Sous le joli nom d'aquaporines, on désigne une famille de canaux transmembranaire, empruntés par l'eau, mise en mouvement par la pression osmotique. Onze aquaporines ont été identifiées chez les mammifères. Quatre d'entre elles sont exprimées dans les voies respiratoires, dans différents types cellulaires, avec des spécificités de distribution que l'on ne s'explique d'ailleurs pas, d'une espèce à une autre. Il est possible que ces différences de distribution des aquaporines entre le rat, la souris, ou l'homme, par exemple, aient une signification profonde. En attendant de pouvoir approfondir cet aspect, le premier problème est de préciser le rôle physiologique des aquaporines, en particulier de l'aquaporine 5, récemment mise en cause dans le syndrome de Gougerot-Sjögren (« le Quotidien » du 6 mars 2001). D'après les dernières observations américaines, l'aquaporine 5 serait en relation avec la réactivité bronchique, quoique de manière vraisemblablement indirecte.
Les Américains ont étudié des souris déficientes pour le gène codant la protéine. Le déficit en aquaporine n'est pas associé à l'apparition d'un œdème pulmonaire généralisé et ne semble, par ailleurs, pas perturber les échanges gazeux. La compliance pulmonaire, mesurée sous anesthésie et ventilation mécanique, n'était pas davantage affectée chez les animaux -/- par rapport aux animaux produisant normalement l'aquaporine 5. En revanche, la réponse constrictive à l'acétylcholine IV s'est révélée supérieure chez les animaux -/-. Ce résultat a été confirmé chez des animaux éveillés inhalant de la métacholine.
Une relation très surprenante
Cette relation entre un échange hydrique de la cellule et une réactivité bronchique est qualifiée de « très surprenante », dans un éditorial associé (Landon S. King, Baltimore). La contractilité du muscle lisse trachéal ne semble pas altérée chez les animaux délétés. Il faut donc envisager que des anomalies de l'homéostasie hydrique sont à l'origine d'une réactivité différenciée, ces anomalies ne pouvant être que locales, puisque la pesée des poumons frais et secs ne montre pas d'œdème généralisé. Certaines observations suggèrent une corégulation du transport d'eau et de solutés, comme le sodium - et le chlore, puisqu'une autre équipe rapporte, dans le même numéro des « Proceedings », une relation entre la localisation de l'aquaporine 5 dans les cellules épithéliales et l'activité de la protéine CFTR. Même en intégrant les ions dans le dispositif, la relation avec la réactivité bronchique reste toutefois non triviale.

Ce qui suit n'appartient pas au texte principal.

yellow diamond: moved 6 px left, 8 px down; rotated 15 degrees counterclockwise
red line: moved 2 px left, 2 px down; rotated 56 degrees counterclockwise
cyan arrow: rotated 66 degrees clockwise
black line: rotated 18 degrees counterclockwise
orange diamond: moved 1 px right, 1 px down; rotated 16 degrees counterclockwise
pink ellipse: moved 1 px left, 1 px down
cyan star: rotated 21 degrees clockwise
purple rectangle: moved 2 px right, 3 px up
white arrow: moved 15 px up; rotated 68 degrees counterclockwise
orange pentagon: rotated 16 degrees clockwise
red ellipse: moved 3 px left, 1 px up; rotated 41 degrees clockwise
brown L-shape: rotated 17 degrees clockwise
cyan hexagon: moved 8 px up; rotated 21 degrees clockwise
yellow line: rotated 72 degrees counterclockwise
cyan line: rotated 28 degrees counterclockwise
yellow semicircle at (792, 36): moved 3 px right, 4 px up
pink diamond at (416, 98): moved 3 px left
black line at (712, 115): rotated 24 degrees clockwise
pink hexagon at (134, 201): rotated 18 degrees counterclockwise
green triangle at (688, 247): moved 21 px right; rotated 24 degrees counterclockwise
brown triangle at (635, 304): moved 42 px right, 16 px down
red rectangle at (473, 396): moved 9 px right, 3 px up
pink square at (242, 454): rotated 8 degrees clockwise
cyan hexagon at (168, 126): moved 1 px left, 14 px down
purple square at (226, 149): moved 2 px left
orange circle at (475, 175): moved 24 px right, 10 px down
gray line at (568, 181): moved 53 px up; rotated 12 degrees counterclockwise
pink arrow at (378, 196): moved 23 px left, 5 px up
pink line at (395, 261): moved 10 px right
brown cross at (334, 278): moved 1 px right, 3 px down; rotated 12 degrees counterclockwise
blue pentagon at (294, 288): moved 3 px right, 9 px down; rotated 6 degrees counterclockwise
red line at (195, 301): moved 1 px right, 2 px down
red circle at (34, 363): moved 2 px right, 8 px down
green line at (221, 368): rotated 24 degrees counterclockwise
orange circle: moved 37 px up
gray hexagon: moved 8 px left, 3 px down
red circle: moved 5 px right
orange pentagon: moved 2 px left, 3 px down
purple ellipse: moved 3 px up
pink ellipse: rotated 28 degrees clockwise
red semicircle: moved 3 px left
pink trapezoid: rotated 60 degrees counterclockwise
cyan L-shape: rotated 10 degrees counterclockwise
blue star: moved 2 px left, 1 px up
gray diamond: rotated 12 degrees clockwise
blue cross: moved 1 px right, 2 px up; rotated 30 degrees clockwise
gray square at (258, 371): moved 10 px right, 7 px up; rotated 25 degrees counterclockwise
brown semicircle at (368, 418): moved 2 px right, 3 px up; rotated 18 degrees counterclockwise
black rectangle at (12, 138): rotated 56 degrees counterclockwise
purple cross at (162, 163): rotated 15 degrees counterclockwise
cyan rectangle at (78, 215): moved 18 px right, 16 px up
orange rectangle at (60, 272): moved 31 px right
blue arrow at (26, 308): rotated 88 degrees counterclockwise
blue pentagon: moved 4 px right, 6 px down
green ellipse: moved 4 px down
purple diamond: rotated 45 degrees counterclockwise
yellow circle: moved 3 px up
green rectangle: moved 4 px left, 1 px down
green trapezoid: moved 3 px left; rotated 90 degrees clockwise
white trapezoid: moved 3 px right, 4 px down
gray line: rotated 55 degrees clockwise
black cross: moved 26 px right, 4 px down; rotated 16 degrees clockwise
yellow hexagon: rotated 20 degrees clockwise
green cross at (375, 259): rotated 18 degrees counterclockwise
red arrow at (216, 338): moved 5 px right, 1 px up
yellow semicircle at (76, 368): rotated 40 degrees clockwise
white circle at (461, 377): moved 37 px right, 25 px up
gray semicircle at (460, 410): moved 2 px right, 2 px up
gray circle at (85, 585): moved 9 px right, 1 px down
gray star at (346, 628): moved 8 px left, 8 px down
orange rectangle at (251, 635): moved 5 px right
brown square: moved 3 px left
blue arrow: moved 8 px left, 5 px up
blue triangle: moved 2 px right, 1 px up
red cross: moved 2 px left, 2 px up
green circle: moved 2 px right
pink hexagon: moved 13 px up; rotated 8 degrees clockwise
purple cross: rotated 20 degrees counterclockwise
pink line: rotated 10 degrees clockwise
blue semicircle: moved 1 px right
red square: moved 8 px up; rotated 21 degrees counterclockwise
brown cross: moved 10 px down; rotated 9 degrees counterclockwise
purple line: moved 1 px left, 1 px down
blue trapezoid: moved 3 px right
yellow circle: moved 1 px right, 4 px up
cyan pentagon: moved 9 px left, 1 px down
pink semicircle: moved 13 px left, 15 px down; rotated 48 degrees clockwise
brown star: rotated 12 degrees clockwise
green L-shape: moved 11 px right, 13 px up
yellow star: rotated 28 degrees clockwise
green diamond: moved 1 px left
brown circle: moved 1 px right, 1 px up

Des mécanismes certainement discrets
Il est donc encore plus surprenant de constater que le gène codant l'aquaporine, porté par le chromosome 15 chez la souris et le chromosome 12 chez l'homme, est situé dans les deux cas dans des régions déjà signalées dans les deux espèces comme des locus de susceptibilité majeurs à l'hyperréactivité bronchique dans un cas, et à l'asthme dans l'autre. Alors que sa fonction n'est nullement suggestive, le gène codant l'aquaporine 5 se retrouve ainsi en situation de gène-candidat. On va sans doute vérifier rapidement son implication. Mais si cette implication s'avérait, il faudrait encore en expliquer les mécanismes, certainement complexes et très indirects.
C. M. Krane et al. Proceedings of the National Academy of Sciences, 20 novembre 2001, vol. 98, n° 24.